Luxury and necessity
Andrew Sullivan on the war on dissenters:
Five years ago when I wrote “We All Live On Campus Now,” I noted how illiberal practices that originated in elite colleges — bullying, ostracism, public condemnation, speech shutdowns, purges of dissenters — were becoming common in every sphere of life, super-charged by social media. From 2020 on, that dynamic has intensified, especially in journalism, with the media purges of 2020 lifted straight from the campus woke playbook.

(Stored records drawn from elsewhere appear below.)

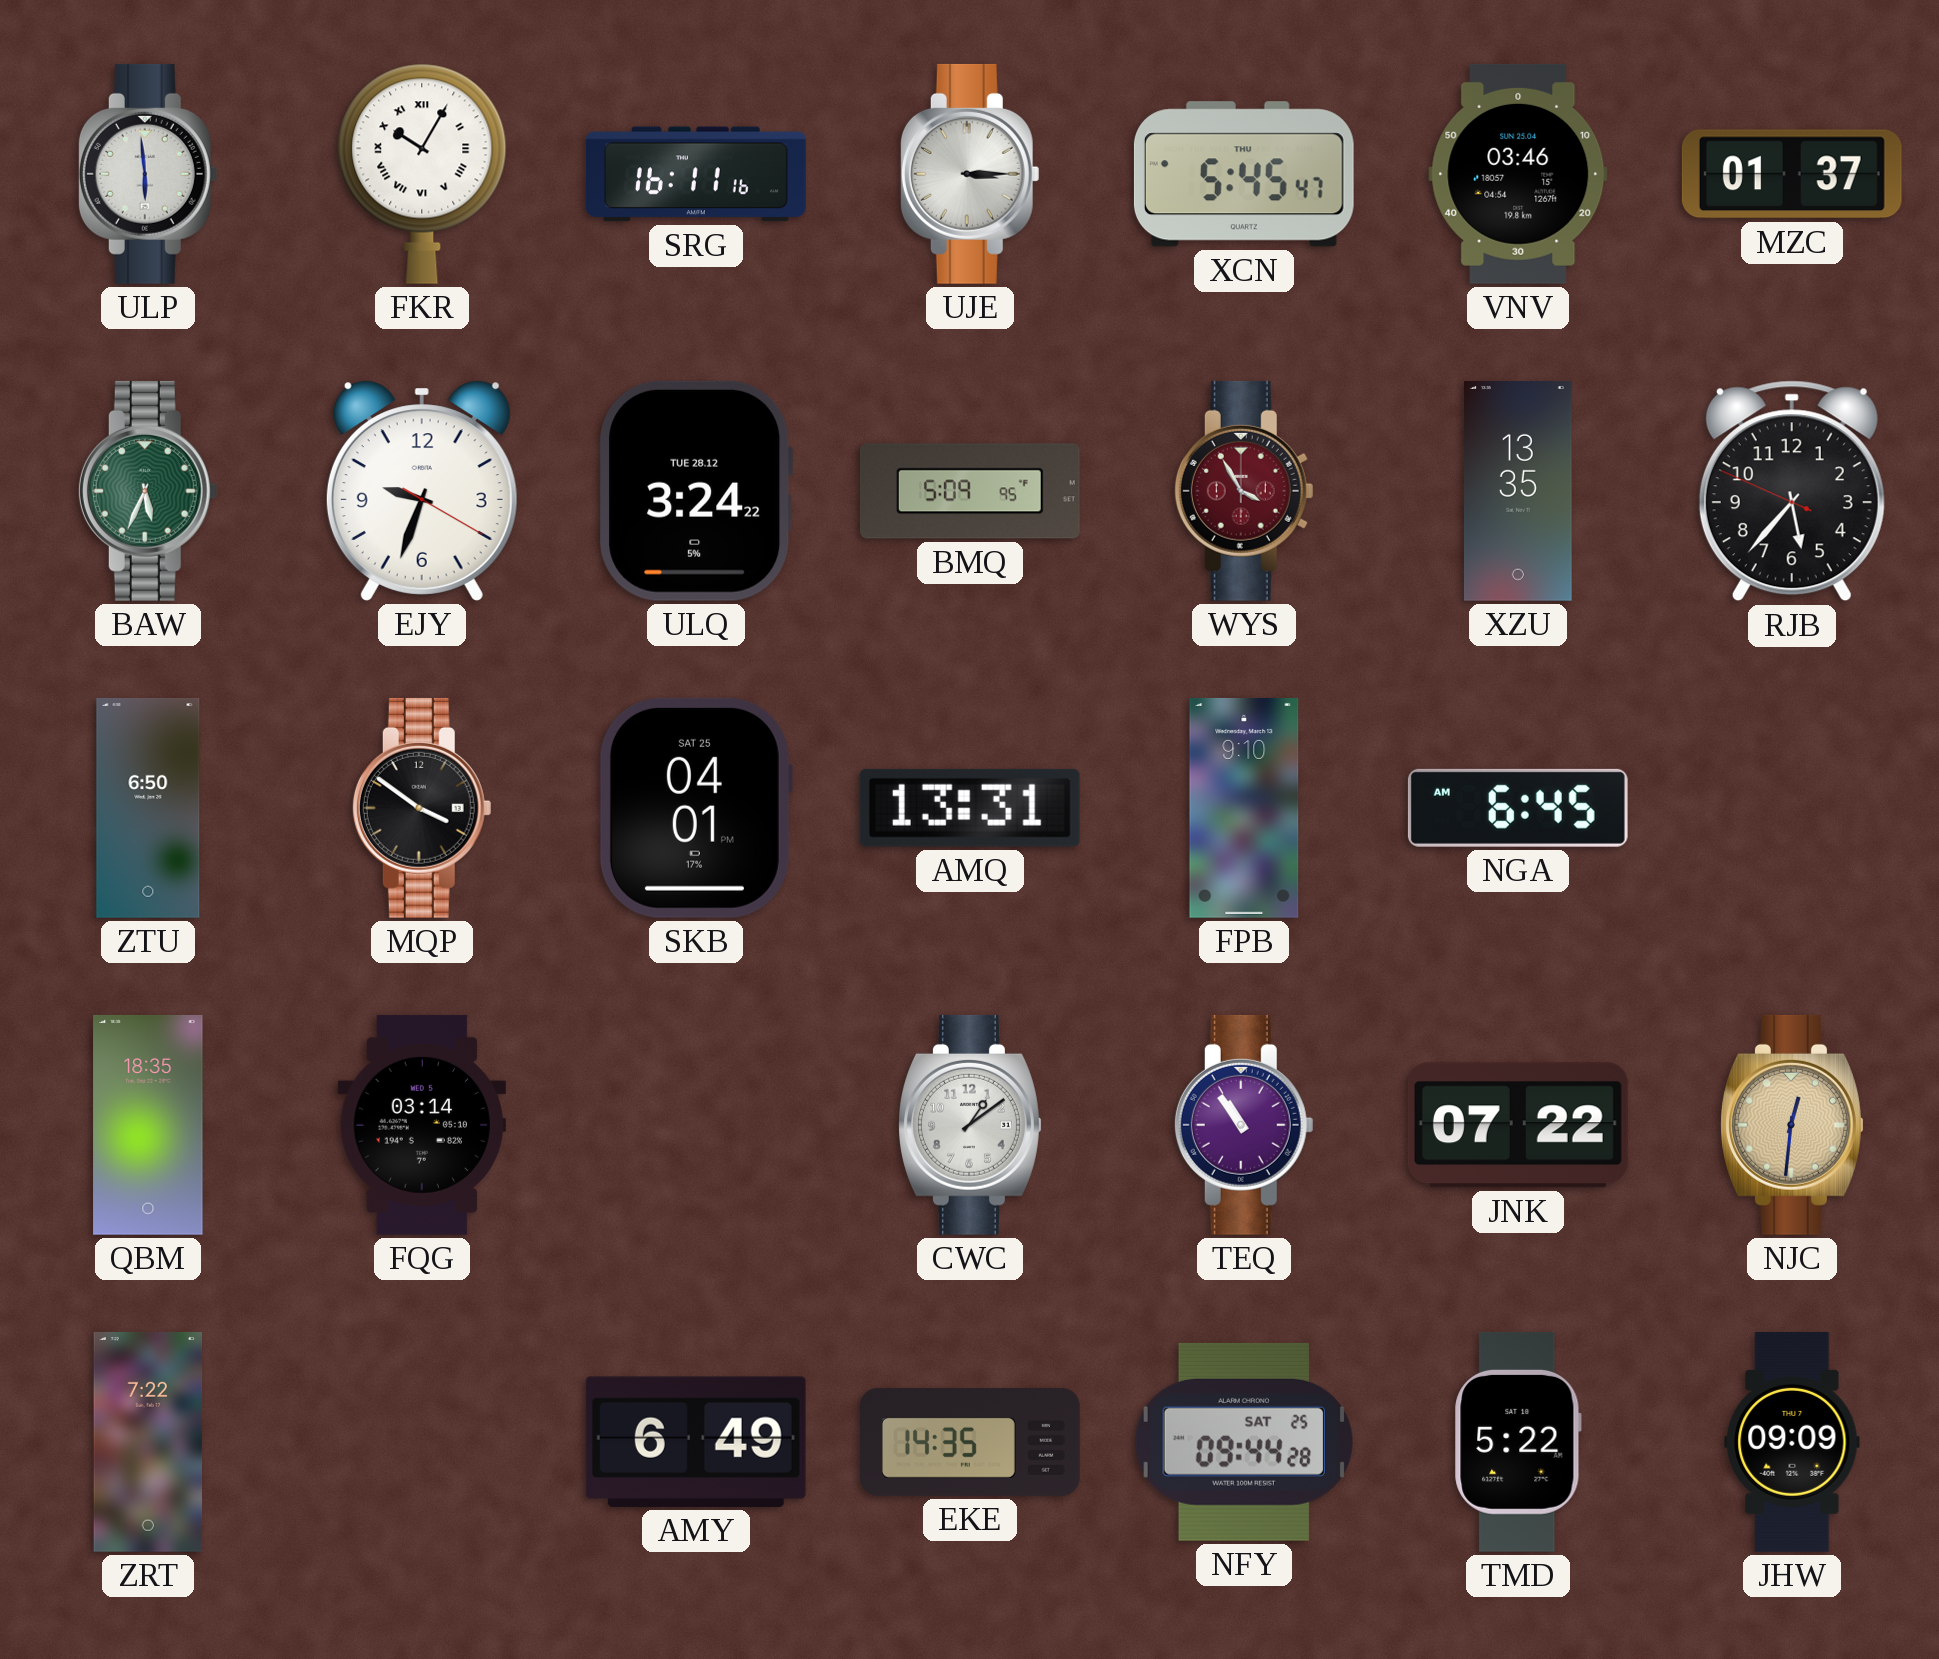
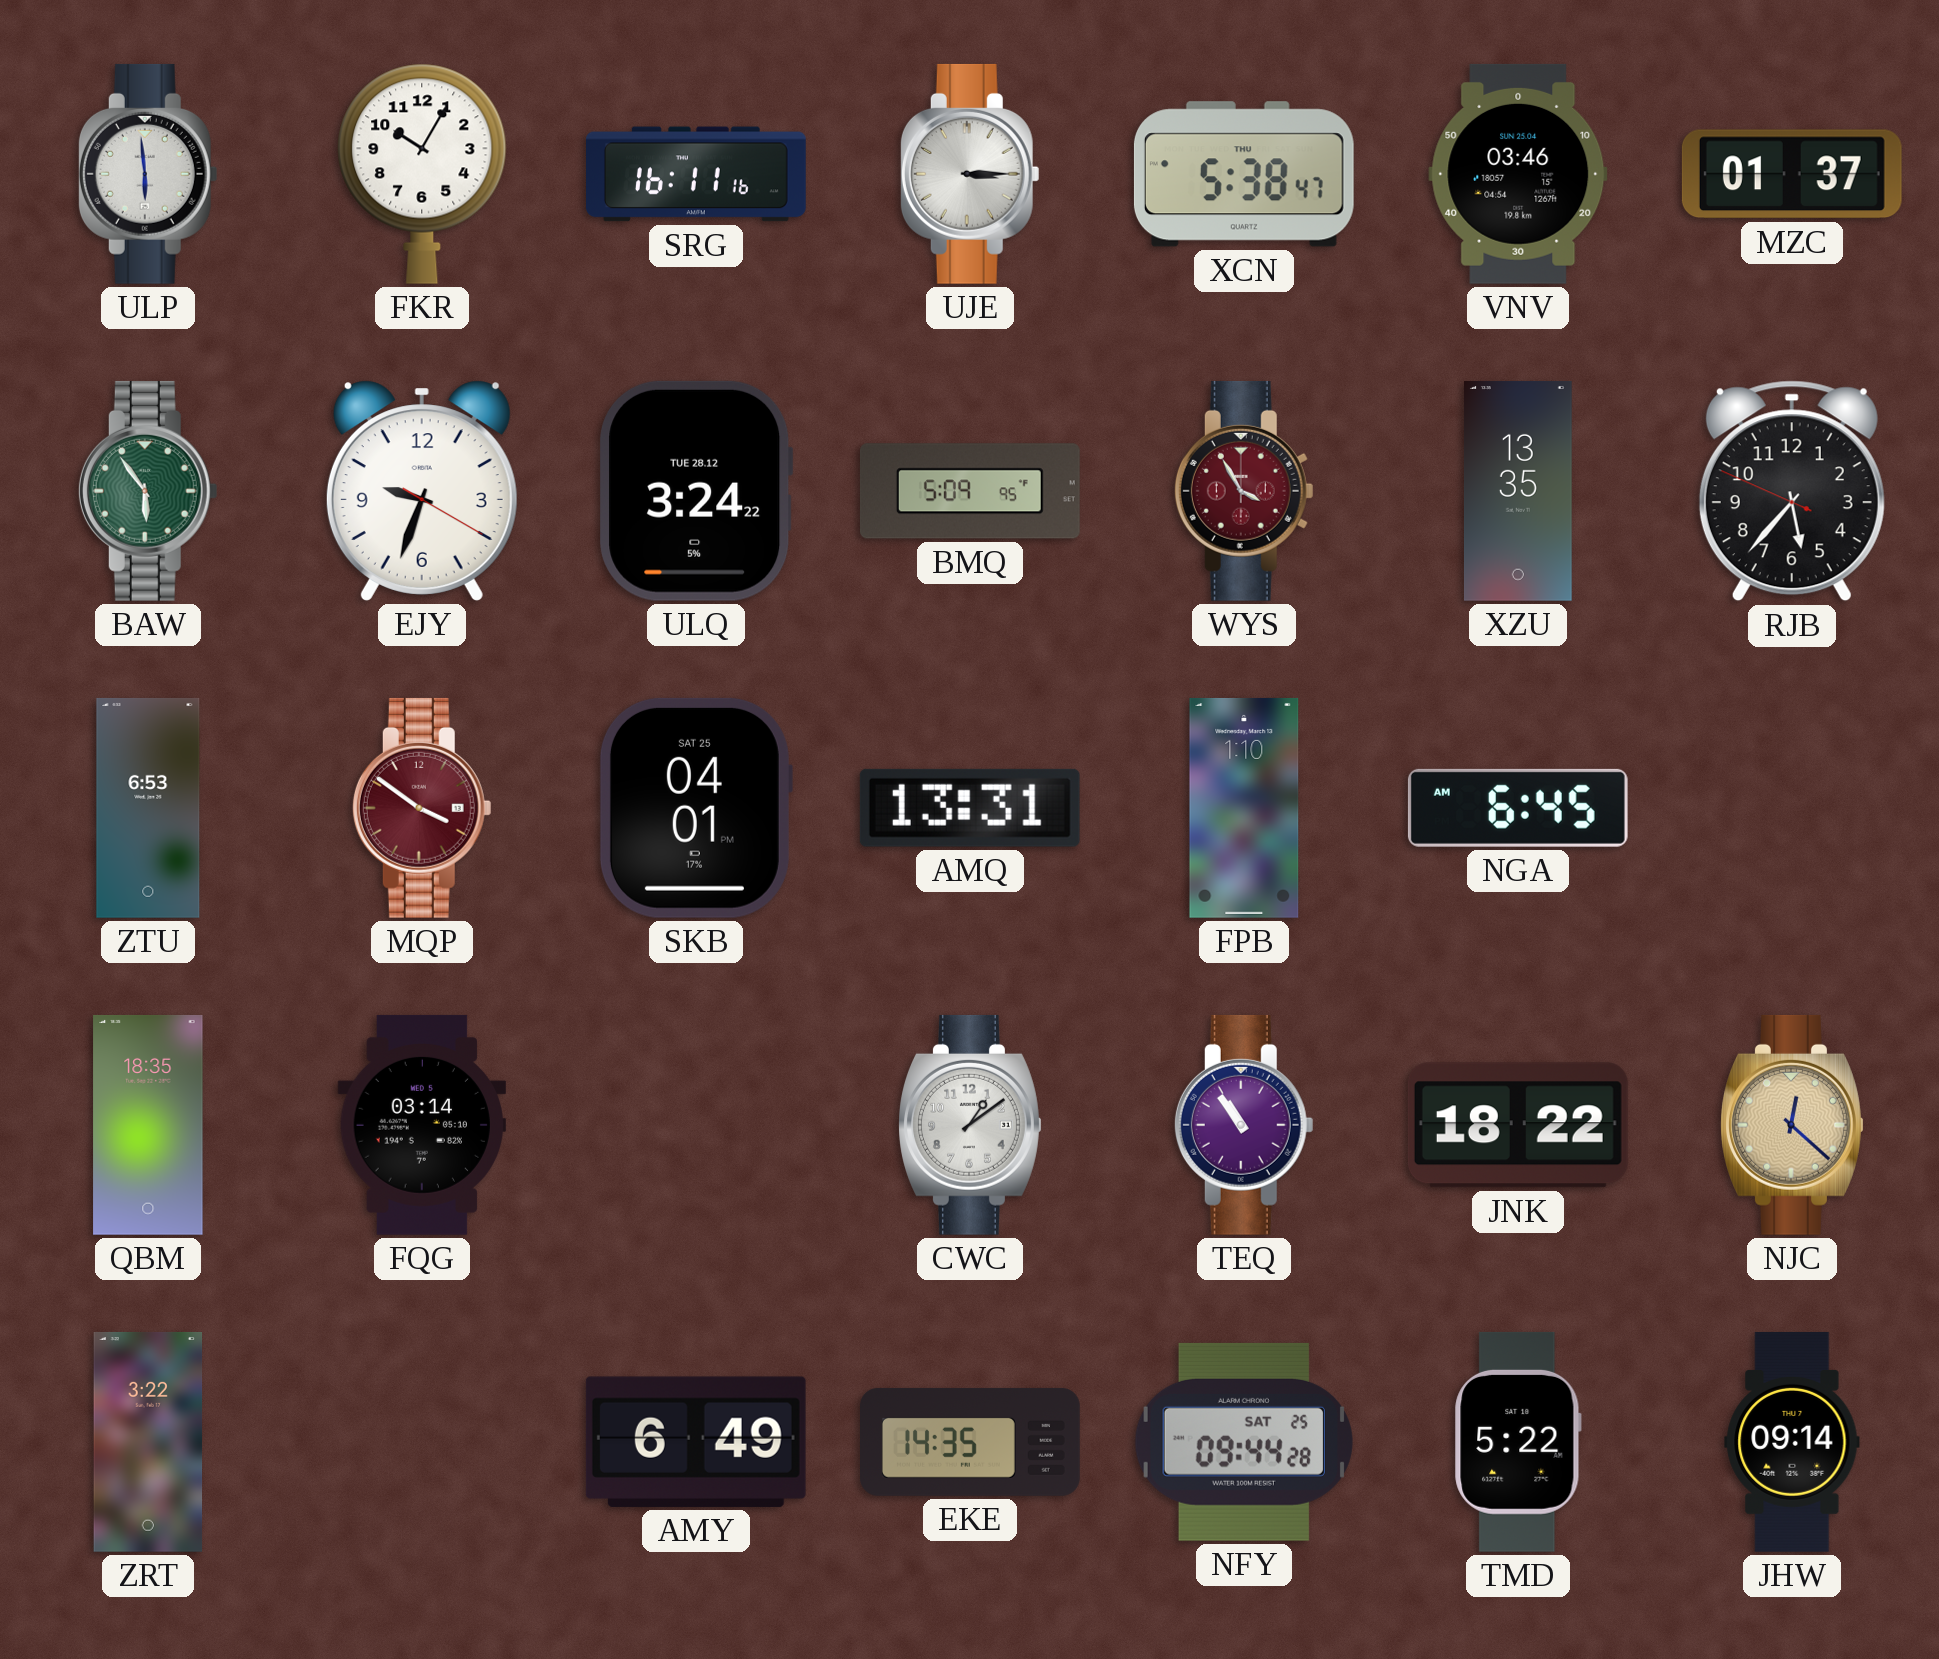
FKR numerals: Roman -> Arabic
XCN: 5:45 -> 5:38
BAW: 5:34 -> 5:54
ZTU: 6:50 -> 6:53
MQP dial: black -> burgundy
FPB: 9:10 -> 1:10
JNK: 07:22 -> 18:22
NJC: 12:31 -> 12:22
ZRT: 7:22 -> 3:22
JHW: 09:09 -> 09:14
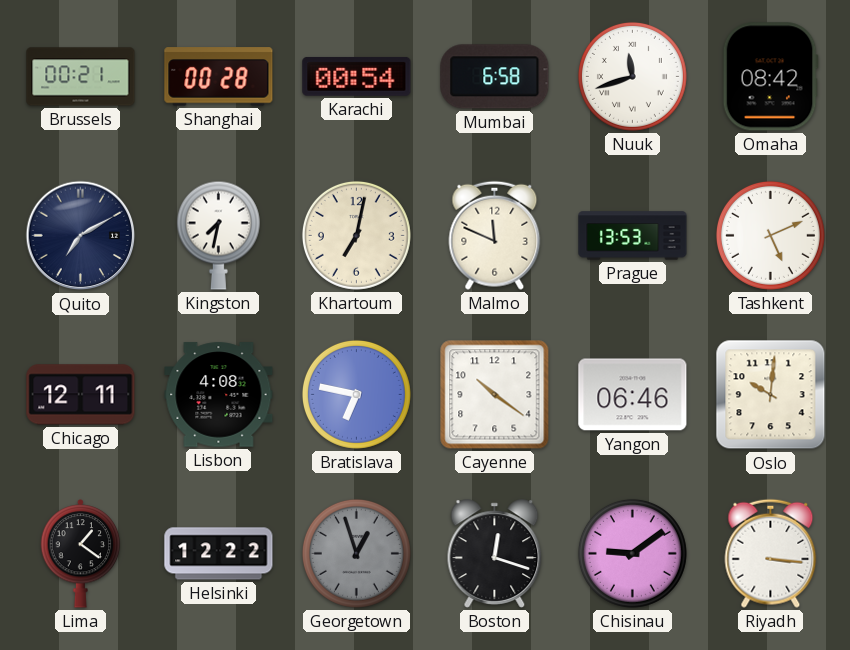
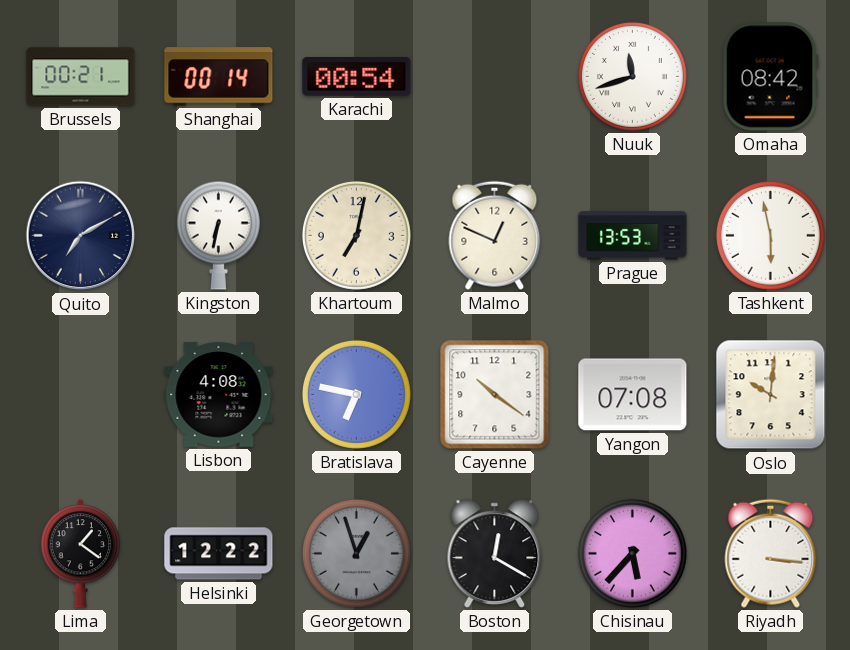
Shanghai: 00:28 -> 00:14
Mumbai: 6:58 -> none
Kingston: 7:32 -> 6:32
Malmo: 11:49 -> 12:49
Tashkent: 5:11 -> 5:58
Chicago: 12:11 -> none
Yangon: 06:46 -> 07:08
Boston: 12:18 -> 12:20
Chisinau: 9:09 -> 5:37
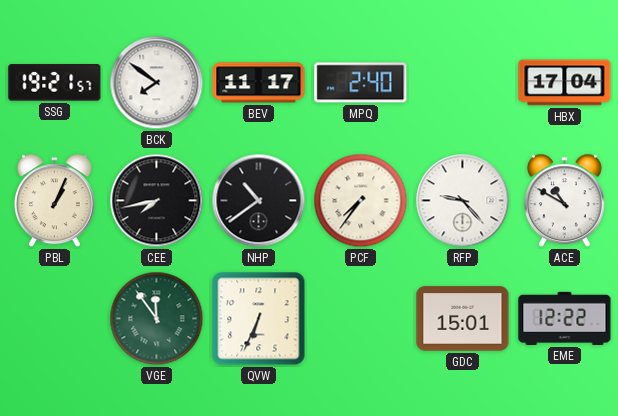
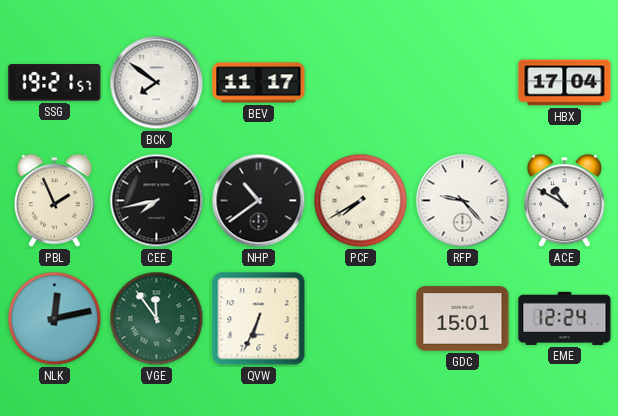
MPQ: 2:40 -> none
PBL: 1:04 -> 1:56
PCF: 7:36 -> 7:40
NLK: none -> 12:13
EME: 12:22 -> 12:24
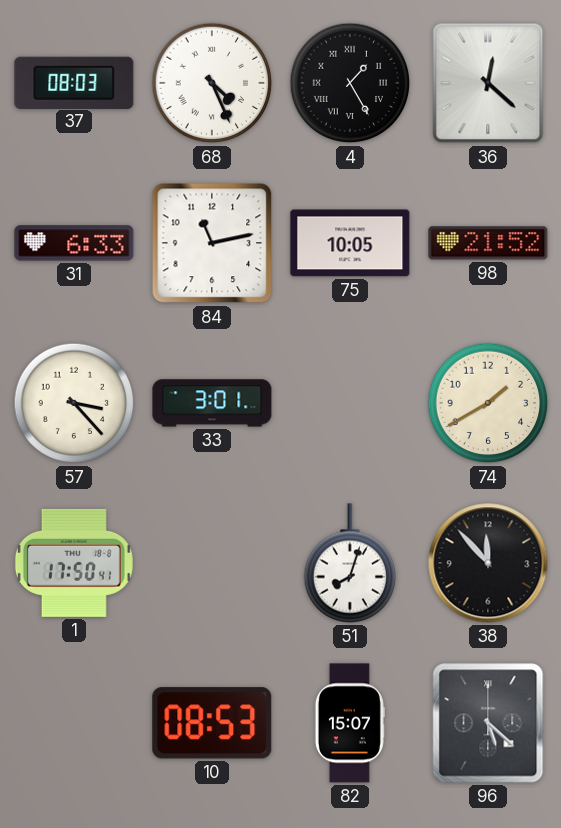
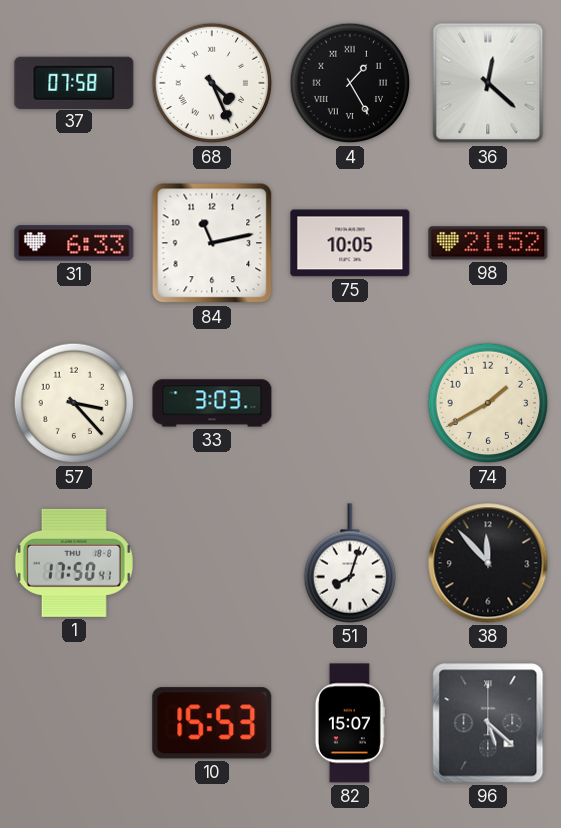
37: 08:03 -> 07:58
33: 3:01 -> 3:03
10: 08:53 -> 15:53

And this week, we saw another campus maneuver: an open letter from a thousand or so New York Times contributors, accusing the NYT of “follow[ing] the lead of far-right hate groups” in its coverage of transgender issues. Other campus tactics: a loud demo outside; alliance between insiders and outsider activists; public shaming of named journalists; accusations that the NYT is a “workplace made hostile by bias” (the now-familiar HR gambit); and non-negotiable demands for even more hiring solely on the basis of identity and ideology.
But the New York Times isn’t a university. Newspapers have different goals, different rules, different standards, different criteria and reasons for the criteria, different consumers/markets – so many differences. Universities cater to people who don’t have fully developed brains yet; newspapers do not. Student activism isn’t always bad or repressive or wrongheaded…but sometimes it is.
Students like having A Cause that the adults have neglected, and they have been known to do great work. The Civil Rights struggle featured a lot of students, and they helped it wake up a callous nation. But Trans Activism is Not Like That. The activists want it to be, but it isn’t. The cause isn’t the same and it isn’t even similar, not even similarish. It’s grotesquely dissimilar – it’s luxury protest as opposed to the life and death kind.
To quote a very violent movie: “ain’t the same fuckin’ ballpark, it ain’t the same league, it ain’t even the same fuckin’ sport.”
Trans activism as a civil rights cause has nowhere to go. What progress could the trans cult make that isn’t at the expense of other people’s civil rights, namely women and children? Trans activism isn’t a civil rights movement at all, that’s it’s phony disguise for something else — it’s too entitled, first world, and enfant terrible to be regarded as such. I suppose befitting the general theme, how it identifies is more important than what it is.
Transception: the people out screaming and throwing things in support of a group of people who want to pretend to be the opposite sex, but who really aren’t, and never will be… are themselves pretending to ameliorate real social problems, but they really aren’t, and they never will.
Death of the middle class and the winner-take-all economy? No, but TWAW.
Grooming gangs raping children in the Midlands? No, but TWAW.
Impending climate disasters? No, but TWAW
The trans movement is fundamentally a reactionary movement intended to consolidate the power of people who already have power. Its thralls are duped as thoroughly as rednecks hollering for QAnon.